*Work request*
Verbatim copy, images excluded: write out each record shown below.

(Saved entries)

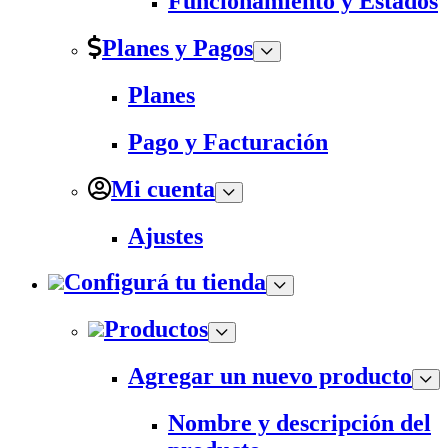
Funcionamiento y Estados
Planes y Pagos
Planes
Pago y Facturación
Mi cuenta
Ajustes
Configurá tu tienda
Productos
Agregar un nuevo producto
Nombre y descripción del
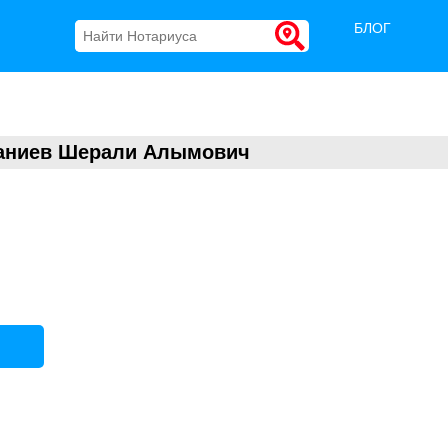
БЛОГ
Ганиев Шерали Алымович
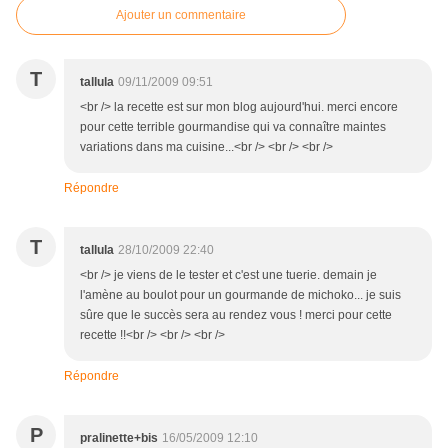
Ajouter un commentaire
T
tallula
09/11/2009 09:51
<br /> la recette est sur mon blog aujourd'hui. merci encore
pour cette terrible gourmandise qui va connaître maintes
variations dans ma cuisine...<br /> <br /> <br />
Répondre
T
tallula
28/10/2009 22:40
<br /> je viens de le tester et c'est une tuerie. demain je
l'amène au boulot pour un gourmande de michoko... je suis
sûre que le succès sera au rendez vous ! merci pour cette
recette !!<br /> <br /> <br />
Répondre
P
pralinette+bis
16/05/2009 12:10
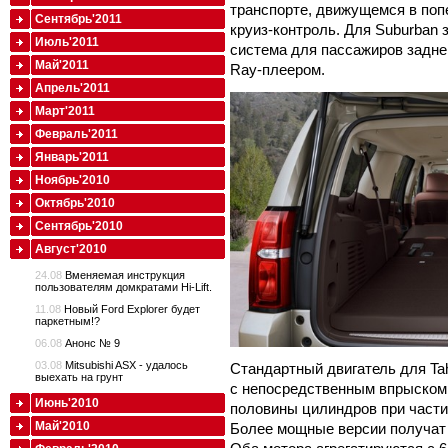
транспорте, движущемся в поп
Сентябрь'2011
круиз-контроль. Для Suburban 
Июль'2011
система для пассажиров задне
Май'2011
Ray-плеером.
Апрель'2011
Март'2011
Февраль'2011
Январь'2011
Ноябрь'2010
Октябрь'2010
Сентябрь'2010
Август'2010
24.08
Вменяемая инструкция
пользователям домкратами Hi-Lift.
11.08
Новый Ford Explorer будет
паркетным!?
06.08
Анонс № 9
03.08
Mitsubishi ASX - удалось
Стандартный двигатель для Tah
выехать на грунт
с непосредственным впрыском 
Июнь'2010
половины цилиндров при части
Май'2010
Более мощные версии получат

*Answer to this task*
Funcionamiento y Estados
Planes y Pagos
Planes
Pago y Facturación
Mi cuenta
Ajustes
Configurá tu tienda
Productos
Agregar un nuevo producto
Nombre y descripción del
БЛОГ
Ганиев Шерали Алымович
Ajouter un commentaire
T
tallula
09/11/2009 09:51
<br /> la recette est sur mon blog aujourd'hui. merci encore
pour cette terrible gourmandise qui va connaître maintes
variations dans ma cuisine...<br /> <br /> <br />
Répondre
T
tallula
28/10/2009 22:40
<br /> je viens de le tester et c'est une tuerie. demain je
l'amène au boulot pour un gourmande de michoko... je suis
sûre que le succès sera au rendez vous ! merci pour cette
recette !!<br /> <br /> <br />
Répondre
P
pralinette+bis
16/05/2009 12:10
транспорте, движущемся в поп
Сентябрь'2011
круиз-контроль. Для Suburban 
Июль'2011
система для пассажиров задне
Май'2011
Ray-плеером.
Апрель'2011
Март'2011
Февраль'2011
Январь'2011
Ноябрь'2010
Октябрь'2010
Сентябрь'2010
Август'2010
24.08
Вменяемая инструкция
пользователям домкратами Hi-Lift.
11.08
Новый Ford Explorer будет
паркетным!?
06.08
Анонс № 9
03.08
Mitsubishi ASX - удалось
Стандартный двигатель для Tah
выехать на грунт
с непосредственным впрыском 
Июнь'2010
половины цилиндров при части
Май'2010
Более мощные версии получат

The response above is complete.